El gran desafío, sin embargo, es que esta legislación recupere realmente la voz de los pueblos indígenas y que el Ejecutivo federal no incumpla su palabra, como ocurrió con la experiencia de los Acuerdos de San Andrés, señala el activista.
Reconocer a los pueblos indígenas y aprender de ellos
Problemáticas antañas persiguen a los pueblos originarios de México: la pobreza, el rezago educativo, la desnutrición, la falta de asistencia médica y de acceso a otros servicios básicos.
Éstas se intensifican con las actuales políticas de desarrollo basadas en megaproyectos y de la violencia y la desarticulación comunitaria que ha dejado la actividad criminal en los territorios, afirma Barrera Hernández.
El director del Centro de Derechos de la Montaña Tlachinollan asegura que los pueblos originarios están dispuestos a dialogar y a tomar acuerdos, siempre y cuando las iniciativas les garanticen el piso básico de lo que para ellas y ellos significa el desarrollo.
“Que florezca el México profundo con una inversión grande hacia el campo para que los pueblos indígenas puedan levantarse del fango en el que se les sumió”, dice.
Para los para las comunidades indígenas, el cargo público significa, en esencia, cargar los problemas del pueblo.
Muchas consultas, pero no garantizan el consentimiento libre, previo e informado
La reforma constitucional sobre los derechos de los pueblos originarios también está en proceso de consulta a cargo del Instituto Nacional de los Pueblos Indígenas y la Secretaría de Gobernación.
Estas consultas, sin embargo, han sido cuestionadas por no responder a los principios del derecho internacional, como lo advirtió la propia Relatora de las Naciones Unidas sobre los pueblos indígenas Victoria Tauli-Corpuz.
En una comunicación dirigida al gobierno de Andrés Manuel López Obrador, la experta advirtió que las consultas emprendidas durante su gestión no garantizan a los pueblos y comunidades indígenas el consentimiento libre, previo e informado.

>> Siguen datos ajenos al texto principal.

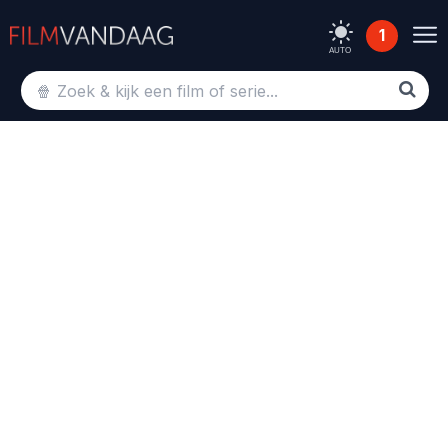
1
AUTO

Precisa, por ejemplo, que el hecho de convocar a la población en general a que se pronuncie “no constituye una garantía efectiva de los derechos de los pueblos indígenas”.
Barrera Hernández considera que “hay claroscuros en el esfuerzo de la consulta”, aunque reconoce que es un gran avance que se hagan.
Por tanto, sostiene para lograr un cambio sustancial, una verdadera transformación, es imprescindible acabar con esta relación política asimétrica: “Que los pueblos y comunidades indígenas sean tomados en cuenta, pero en serio; no para simular”.